Findings

Nuclear Magnetic Resonance allied with Elemental analysis or high resolution Mass Spectroscopy are the most common tools used for the structure elucidation of new compounds. The used 2D NMR experiments like COSY, HSQC, and 13C-HMBC deliver correlation information between atoms that can be translated into connectivity information. Out of these, correlation information from COSY and HSQC experiments can be transcribed directly into connectivity between atoms. But the 13C-HMBC correlations need more attention because of their ambiguity and complexity. Hence the difficulty of the structure elucidation problem depends more on the type of the investigated molecule than on its size [1]. Saturated compounds can usually be assigned unambiguously using mainly COSY and some 13C-HMBC data, whereas condensed heterocycles are problematic due to their lack of protons that could show interatomic connectivities. This ambiguity has driven the development of different software packages to aid in the interpretation of the 13C-HMBC correlation data [220] as much as the development of additional correlation experiments [21, 22].

Most of these approaches have in common that they work only based on experimental NMR correlation data.
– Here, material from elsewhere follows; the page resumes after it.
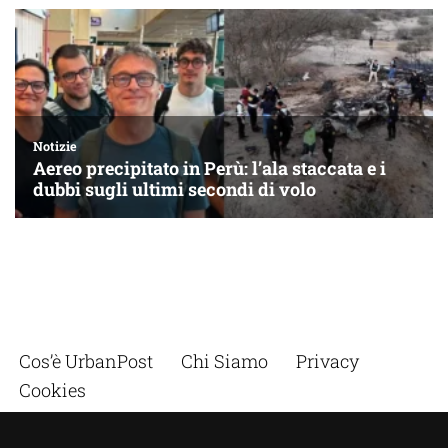
Cos’è UrbanPost
Chi Siamo
Privacy
Cookies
COCON [1, 4, 23, 24] has recently been extended with the capability to create a theoretical NMR correlation data set, based on a molecule's suggested constitution. The theoretical data set is used as input data for the structure elucidation software COCON. The resulting set of constitutional assignments indicates how unambiguous NMR would have been able to describe the originally suggested molecule. The freely accessible online version of COCON (WEBCOCON at http://cocon.nmr.de) offers this analysis as "Alternative Constitutions".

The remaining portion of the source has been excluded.